Сказать, что доктора Ингльби изумило это известие, — ничего не сказать. Он был ошеломлен и минуты две молчал. Наконец доктор спросил:
— Фоксборо не ваш отец?
— Повторяю вам, что я не знаю, кто мой отец. Мать я видела только в детстве, и то очень редко. Мистер Фосдайк, ее поверенный в делах и старый друг, перед тем как сделать меня компаньонкой жены, навещал меня сначала дважды в год, а потом чаще. Теперь, доктор Ингльби, вы знаете мою историю. С таким пятном на своем имени я не могу выйти за Филиппа, а недавняя трагедия только ухудшила мое положение; я — падчерица человека, который убил одного из самых близких друзей Филиппа, правда, сама я этого страшного человека никогда не видела.

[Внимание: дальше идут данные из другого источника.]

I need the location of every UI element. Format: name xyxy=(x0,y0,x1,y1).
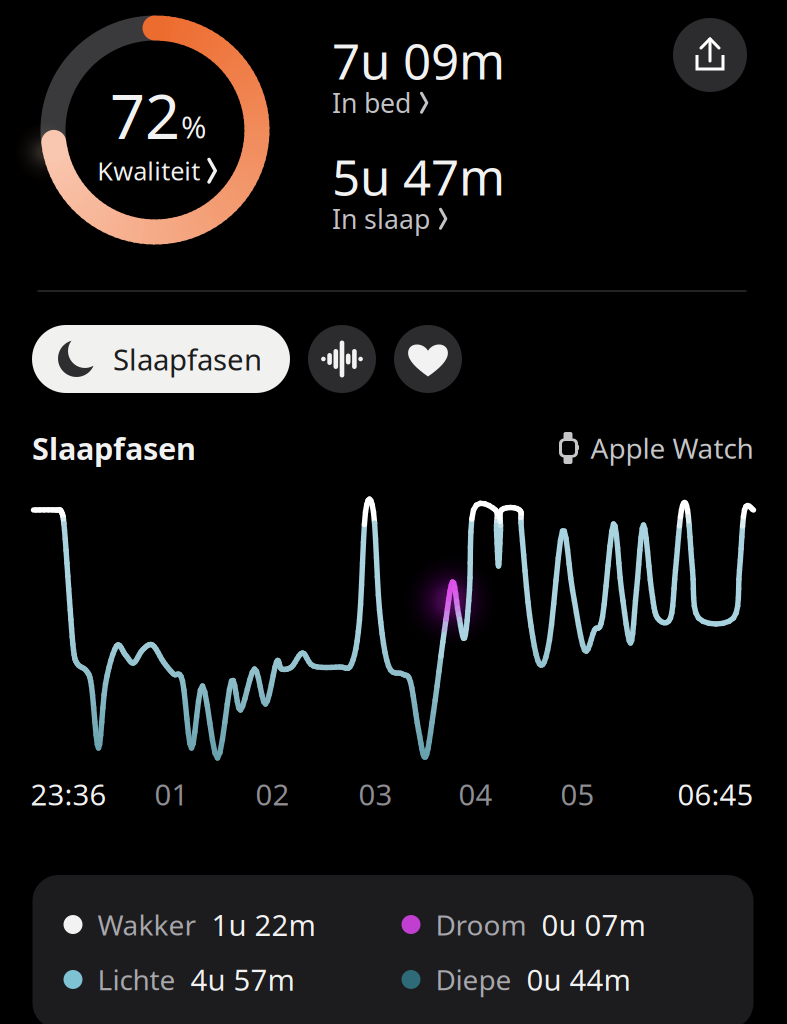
button[interactable]: Share xyxy=(673,18,747,92)
staticText: Lichte xyxy=(98,961,176,998)
staticText: % xyxy=(181,106,206,147)
staticText: Wakker xyxy=(98,906,196,943)
staticText: 05 xyxy=(560,774,594,814)
staticText: In slaap xyxy=(332,201,430,236)
button[interactable]: Sound xyxy=(308,325,376,393)
staticText: 4u 57m xyxy=(190,960,294,999)
staticText: Slaapfasen xyxy=(32,428,196,468)
button[interactable]: 7u 09m xyxy=(332,28,632,120)
button[interactable]: Heart rate xyxy=(394,325,462,393)
staticText: 01 xyxy=(154,774,188,814)
staticText: Slaapfasen xyxy=(113,340,262,378)
staticText: 1u 22m xyxy=(212,905,316,944)
button[interactable]: Kwaliteit xyxy=(97,154,219,188)
staticText: 72 xyxy=(110,74,180,156)
staticText: 5u 47m xyxy=(332,144,505,209)
staticText: Diepe xyxy=(436,961,512,998)
staticText: 06:45 xyxy=(678,774,754,814)
staticText: In bed xyxy=(332,85,411,120)
staticText: 0u 44m xyxy=(526,960,630,999)
staticText: Droom xyxy=(436,906,526,943)
staticText: 04 xyxy=(458,774,492,814)
staticText: Apple Watch xyxy=(590,429,754,467)
staticText: 23:36 xyxy=(30,774,106,814)
button[interactable]: 5u 47m xyxy=(332,144,632,236)
staticText: 02 xyxy=(256,774,290,814)
button[interactable]: Slaapfasen xyxy=(32,325,290,393)
staticText: Kwaliteit xyxy=(97,154,200,188)
staticText: 7u 09m xyxy=(332,28,505,93)
staticText: 03 xyxy=(358,774,392,814)
staticText: 0u 07m xyxy=(542,905,646,944)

— Бесси, — произнес доктор после небольшой паузы, — скажу вам откровенно, я так поражен вашей историей, что нахожусь в замешательстве. Но для меня очевидно, что во всем этом нет ни малейшего препятствия к вашему браку с Филиппом. Вы поступили честно, сказав, что не можете дать своего согласия, пока молодой человек не узнает истории вашей жизни; и это естественно, что вам не хотелось рассказывать ее. Но все-таки пусть Филипп решит сам. Никто в Бомборо не должен знать вашу историю, кроме Филиппа. Если вы позволите, я передам ее Филиппу, а если нет, я буду молчать.
— Да, доктор Ингльби, пусть Филипп узнает. Это по крайней мере убедит его в том, что я не бездушная кокетка. Теперь он сам поймет, что я не могла поступить иначе.
— Прощайте, Бесси! — сказал доктор Ингльби, когда они подошли к калитке. — Я ваш верный друг отныне и навсегда. И помните, моя милая, что я буду гордиться, если вы удостоите меня чести быть вашим посаженным отцом.